▶ Problem requirements: Tally how many lines of these entries hold the string "Purchases". Return the number alone.

(Stored entries)
:::
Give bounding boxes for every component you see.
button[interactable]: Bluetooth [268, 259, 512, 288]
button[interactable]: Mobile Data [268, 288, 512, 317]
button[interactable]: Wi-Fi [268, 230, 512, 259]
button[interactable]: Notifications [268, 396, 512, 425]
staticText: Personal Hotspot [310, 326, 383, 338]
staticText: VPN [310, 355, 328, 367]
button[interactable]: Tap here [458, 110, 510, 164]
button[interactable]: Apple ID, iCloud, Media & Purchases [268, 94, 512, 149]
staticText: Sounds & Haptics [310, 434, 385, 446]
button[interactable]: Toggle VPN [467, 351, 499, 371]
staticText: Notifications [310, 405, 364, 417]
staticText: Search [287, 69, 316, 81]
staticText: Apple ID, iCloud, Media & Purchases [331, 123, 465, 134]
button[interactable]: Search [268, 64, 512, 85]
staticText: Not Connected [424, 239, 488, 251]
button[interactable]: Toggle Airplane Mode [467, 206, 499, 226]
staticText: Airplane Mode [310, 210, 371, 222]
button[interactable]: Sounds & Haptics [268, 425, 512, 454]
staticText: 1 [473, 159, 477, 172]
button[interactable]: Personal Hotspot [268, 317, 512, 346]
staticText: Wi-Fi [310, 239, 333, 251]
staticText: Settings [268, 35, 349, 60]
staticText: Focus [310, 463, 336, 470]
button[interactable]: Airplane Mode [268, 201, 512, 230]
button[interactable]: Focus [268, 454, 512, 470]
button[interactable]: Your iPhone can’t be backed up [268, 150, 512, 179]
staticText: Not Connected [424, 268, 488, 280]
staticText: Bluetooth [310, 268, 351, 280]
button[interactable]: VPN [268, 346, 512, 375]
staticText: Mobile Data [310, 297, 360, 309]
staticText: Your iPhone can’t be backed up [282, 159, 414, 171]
:::
▶ Response to the exercise: 2